There is still a requirement to disclose “related” incidents, which the SEC defines as multiple incidents over a short period of time from the same threat actor, he noted. The rule also requires disclosure of multiple incidents targeting the same vulnerability, even if it’s by different threat actors, Nocera said.
As a result, companies do still “have to think about, is this a related incident to something we’re already dealing with?” he said.
Less Technical Detail Required
Another key improvement in the final version of the rule is that the SEC clarified that companies aren’t expected to share a high level of technical detail in their disclosures. Some critics of the proposed version of the rule had suggested the disclosure could empower hackers by including information that could be exploited in additional cyberattacks.
With the final rule, however, “you’re focused on the impact of the incident to your business, which gives less of a road map to attackers,” Nocera said.
In addition, the SEC included a potential exception for the disclosure requirement, indicating that the disclosure “may be delayed” if the U.S. attorney general decides that disclosing an incident in that time frame would “pose a substantial risk to national security or public safety.”

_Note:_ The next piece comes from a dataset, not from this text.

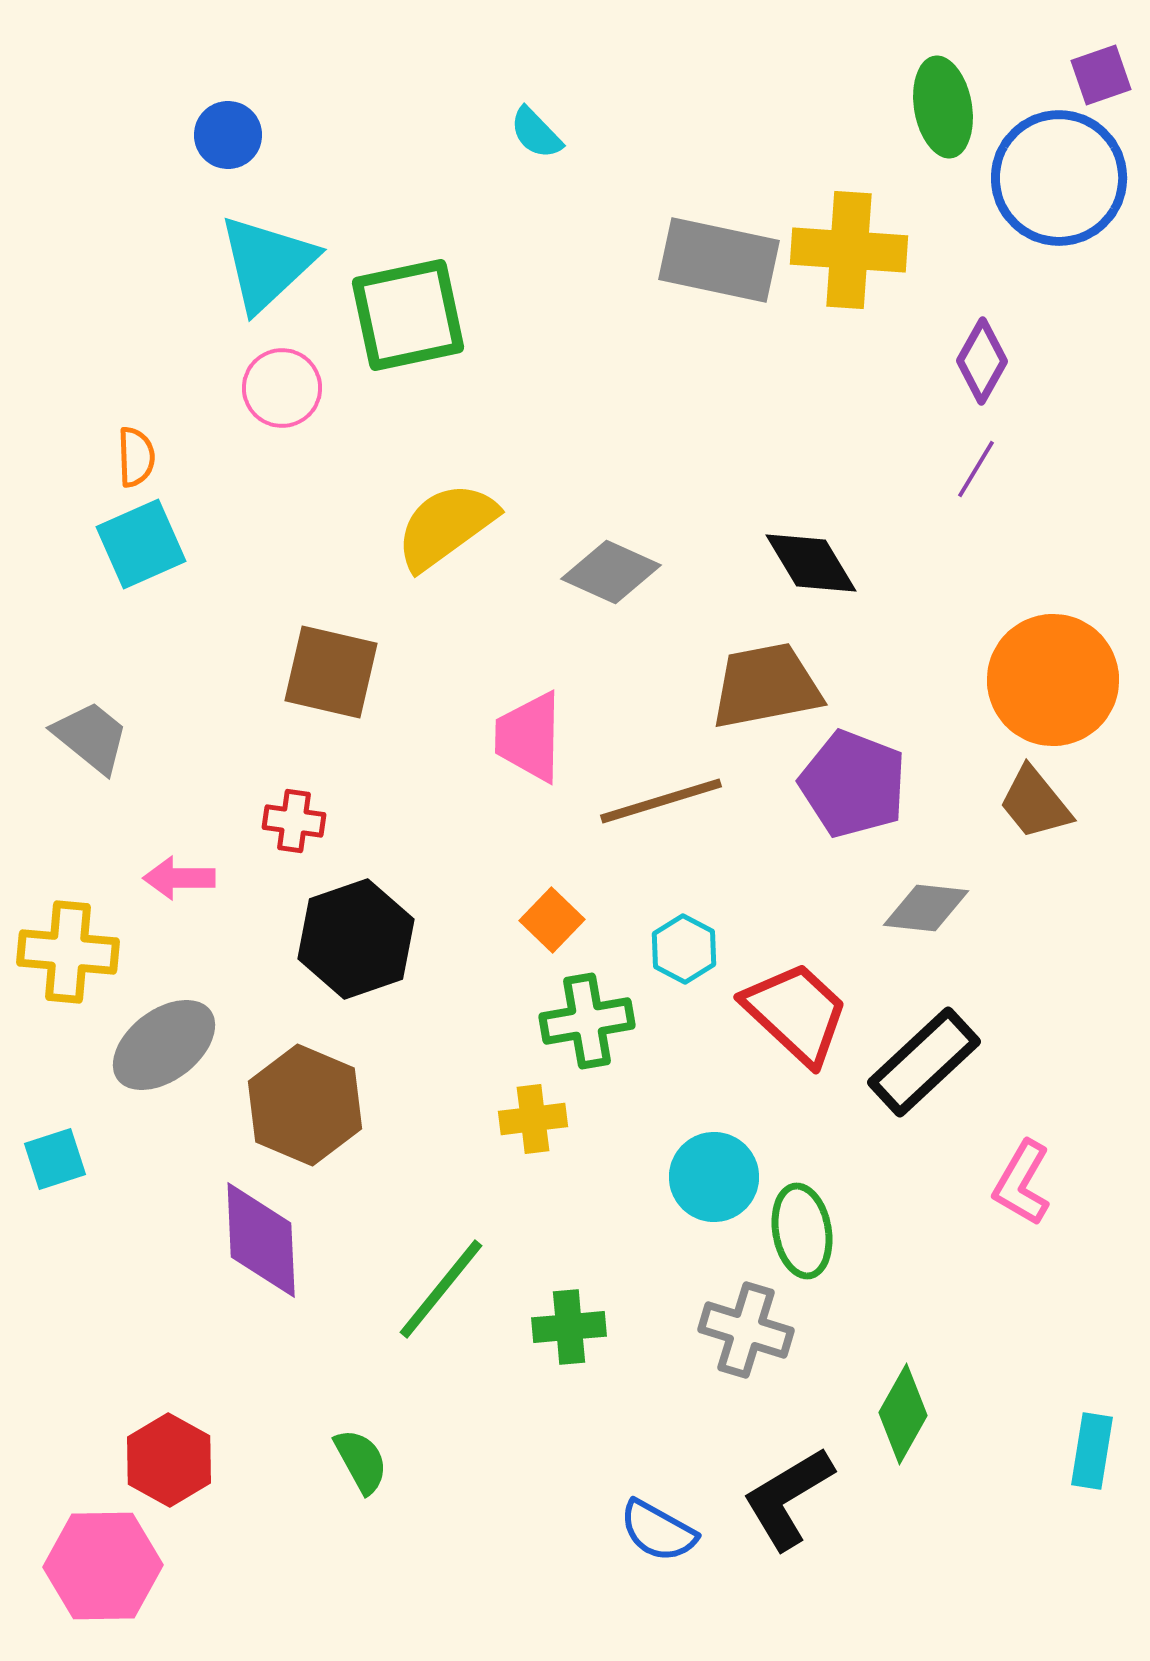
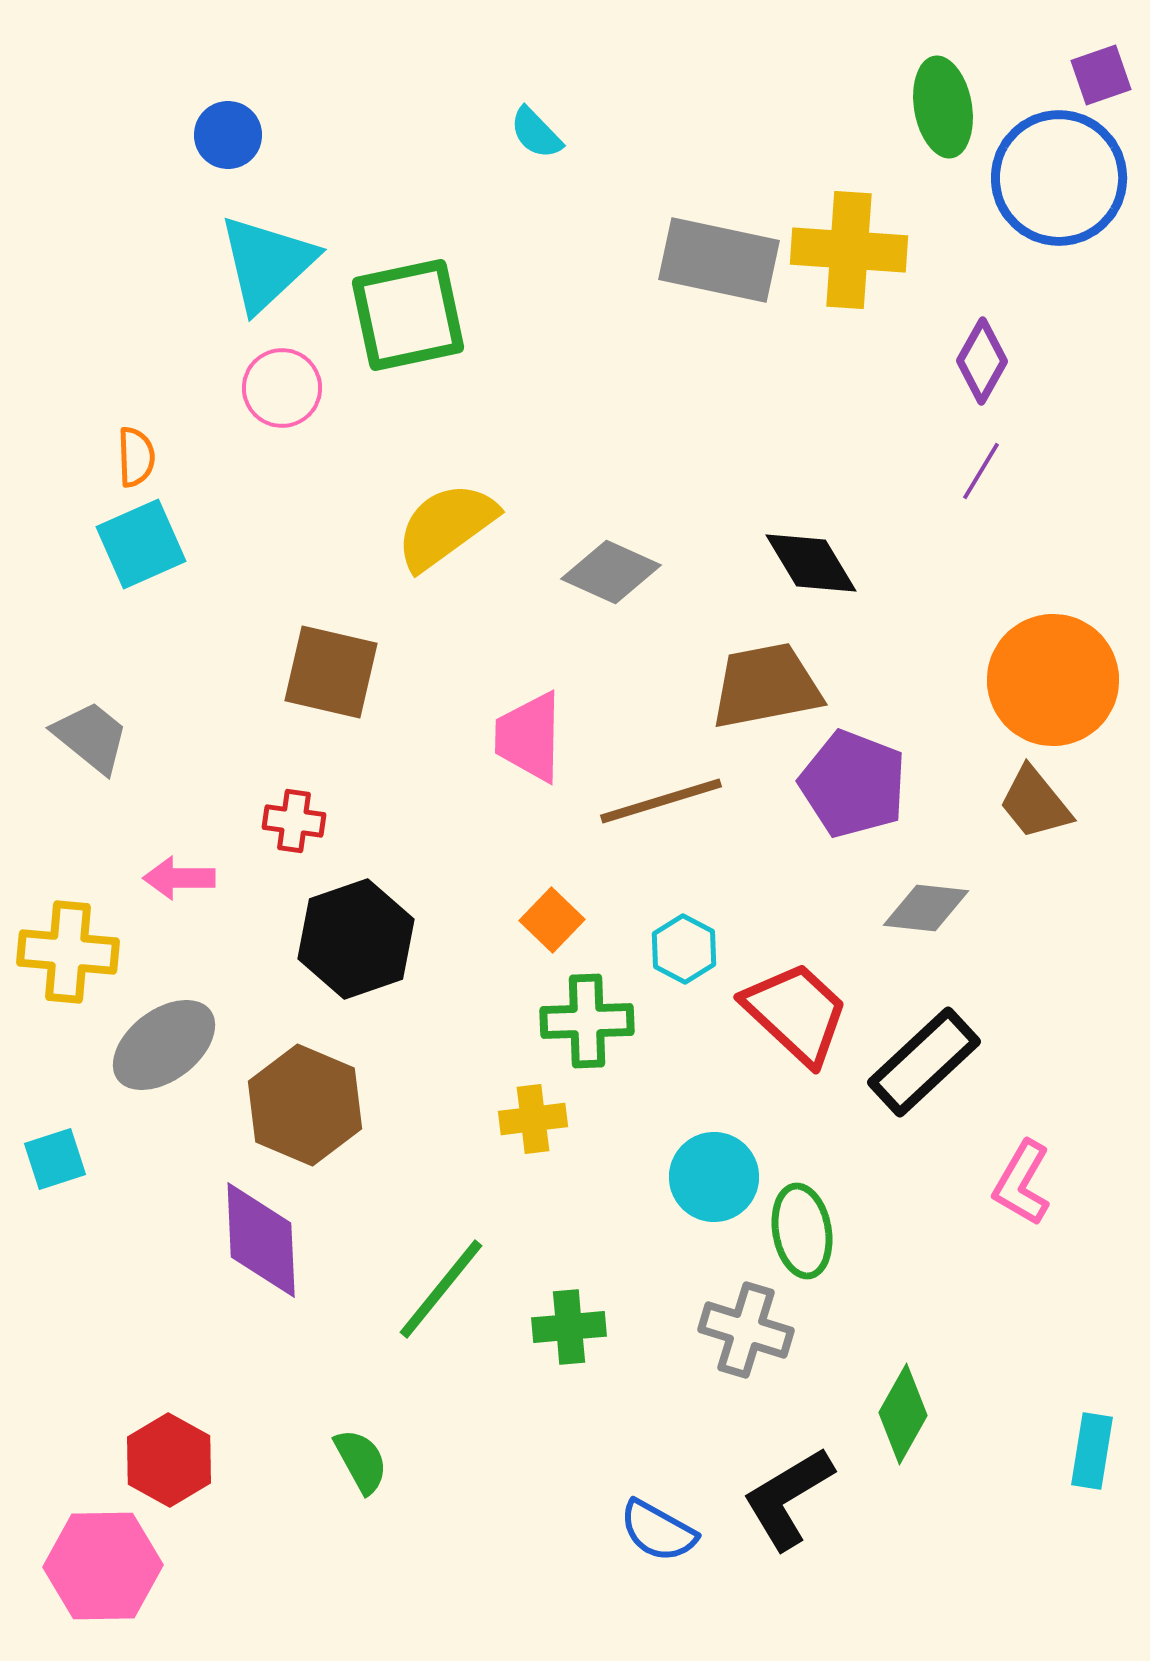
purple line at (976, 469): moved 5 px right, 2 px down
green cross at (587, 1021): rotated 8 degrees clockwise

The measure ensures that “if we have a nation-state actor or a criminal group that’s targeting a wide number of organizations—and the U.S. attorney general determines that it’s in the best interest of the broader community not to disclose—[they] can extend the reporting period for a period of time,” Nocera said. “I think that’s a very significant update to the rule.”
The rule will require public companies to disclose “any cybersecurity incident they determine to be material” via a new item—Item 1.05—in a Form 8-K filing. The disclosure must include a description of the “material aspects of the incident’s nature, scope and timing, as well as its material impact or reasonably likely material impact on the registrant,” the SEC said in its news release.
The SEC also adopted a rule Wednesday that will require publicly traded companies to annually disclose “material information regarding their cybersecurity risk management, strategy and governance.”
Companies will also be required to include a description of their board’s “oversight of risks from cybersecurity threats” as well as “management’s role and expertise in assessing and managing material risks from cybersecurity threats. Those disclosures will be required in a public company’s annual Form 10-K filing.